I know it’ll never happen. College sports are too deeply engrained in American society for it to go away.But in a perfect world, we would rethink the college sports system.
College sports got its start all the way back in 1843, when students at Yale formed a boating club. Harvard soon followed suit, and in 1852 they raced each other— the first competition.
The key word here is clubs. Neither school was very serious about the sport. They went to Harvard and Yale for the education, not because they heard that Yale has a world-class boating program. And the clubs weren’t school sponsored. It was just a bunch of students who decided it would be fun to play sports on the side.
Things are completely different now. College football now is treated as a professional sport. They get the same TV coverage, commercialization, and even attendance.
And while some players genuinely want to attend college to get an education (Samson Szakacsy anyone?), the vast majority of star players are simply using the college football system as a launching pad for future NFL careers.
The scholarship money that these guys receive could have gone to someone who intends to go to college to get a degree they will use in the future.
College basketball is getting to the point where the one-and-done is becoming the norm for star athletes.
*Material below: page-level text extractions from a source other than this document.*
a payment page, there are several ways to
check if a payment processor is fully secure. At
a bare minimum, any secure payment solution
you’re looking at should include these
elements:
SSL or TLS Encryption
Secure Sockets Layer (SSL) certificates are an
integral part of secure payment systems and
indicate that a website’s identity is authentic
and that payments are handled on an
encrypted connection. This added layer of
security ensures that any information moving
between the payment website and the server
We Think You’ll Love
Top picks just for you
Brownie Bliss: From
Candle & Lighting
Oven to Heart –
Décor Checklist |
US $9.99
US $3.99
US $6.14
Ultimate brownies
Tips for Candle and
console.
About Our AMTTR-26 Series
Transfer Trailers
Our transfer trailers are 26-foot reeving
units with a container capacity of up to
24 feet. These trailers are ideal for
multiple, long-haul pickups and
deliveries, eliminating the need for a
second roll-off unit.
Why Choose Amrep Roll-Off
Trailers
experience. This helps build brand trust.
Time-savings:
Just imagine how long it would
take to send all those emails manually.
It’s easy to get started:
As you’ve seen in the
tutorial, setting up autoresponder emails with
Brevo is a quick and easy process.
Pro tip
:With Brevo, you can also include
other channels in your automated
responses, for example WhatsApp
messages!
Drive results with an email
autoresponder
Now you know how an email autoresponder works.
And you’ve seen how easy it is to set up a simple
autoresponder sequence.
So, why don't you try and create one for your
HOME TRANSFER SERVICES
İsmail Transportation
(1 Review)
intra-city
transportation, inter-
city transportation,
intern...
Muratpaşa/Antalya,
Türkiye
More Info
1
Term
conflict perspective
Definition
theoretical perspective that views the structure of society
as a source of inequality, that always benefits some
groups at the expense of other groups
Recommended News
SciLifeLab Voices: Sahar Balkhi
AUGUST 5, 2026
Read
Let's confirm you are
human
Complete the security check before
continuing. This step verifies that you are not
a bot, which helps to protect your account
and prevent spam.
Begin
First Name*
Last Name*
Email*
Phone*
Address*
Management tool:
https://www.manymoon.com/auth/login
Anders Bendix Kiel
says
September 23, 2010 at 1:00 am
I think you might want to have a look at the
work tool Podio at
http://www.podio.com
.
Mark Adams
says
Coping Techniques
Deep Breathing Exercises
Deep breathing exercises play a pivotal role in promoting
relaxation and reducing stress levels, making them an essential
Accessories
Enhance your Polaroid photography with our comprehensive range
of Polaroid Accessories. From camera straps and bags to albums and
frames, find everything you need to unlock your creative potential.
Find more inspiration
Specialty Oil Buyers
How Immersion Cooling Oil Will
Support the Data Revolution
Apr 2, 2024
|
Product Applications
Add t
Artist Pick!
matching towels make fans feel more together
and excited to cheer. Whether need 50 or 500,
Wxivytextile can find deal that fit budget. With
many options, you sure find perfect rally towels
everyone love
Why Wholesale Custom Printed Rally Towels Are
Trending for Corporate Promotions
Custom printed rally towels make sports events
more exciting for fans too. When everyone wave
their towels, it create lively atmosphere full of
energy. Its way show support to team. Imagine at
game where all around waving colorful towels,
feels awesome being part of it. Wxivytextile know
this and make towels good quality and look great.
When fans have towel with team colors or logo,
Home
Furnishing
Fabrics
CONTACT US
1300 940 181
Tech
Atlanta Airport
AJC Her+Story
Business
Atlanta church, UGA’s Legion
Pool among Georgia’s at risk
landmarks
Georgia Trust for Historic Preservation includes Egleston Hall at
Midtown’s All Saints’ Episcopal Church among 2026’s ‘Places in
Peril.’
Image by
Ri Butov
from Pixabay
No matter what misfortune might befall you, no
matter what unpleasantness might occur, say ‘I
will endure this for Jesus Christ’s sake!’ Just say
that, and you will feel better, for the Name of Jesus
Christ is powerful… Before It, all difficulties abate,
How can this be a part of the educational system?
And I haven’t even scratched the surface on all the recruiting violations that are coming out of the woodwork. That’s a whole other can of worms. But it’s becoming more and more apparent that the idea of a college education for star athletes is becoming a sham.
Obviously the smaller college sports don’t run these problems on such a large scale. But they do happen. USA Swimming has a whole web page on how to avoid recruiting violations. That should not be necessary.
So what’s the solution? A few years back, I spent the summer in Sweden. It turns out that the NFL is actually pretty popular there, and most sports fans have attached themselves a team.
But they had no idea college football existed, and so I spend a good chunk of time explaining the NCAA, the BCS, and the whole system.
The one thing I could not get across to them (besides the BCS rankings system) was the idea that teams are attached to the school. In Europe, the vast majority of professional and even professional sports are done through clubs.
For the Swedes, school is getting your degree, and if you want to play sports after their equivalent of high school, you join a sports club (or if you’re good enough, they recruit you.) If you want to get a degree, you go to college. If you want to do both, you do both, but they’re separate.
This doesn’t mean the Swedish are any less passionate about sports. There’s a pair of soccer goals in just about every city park I saw, and several had football goalposts.
They just know the difference between college and sports, and if we were smart, we would do the same.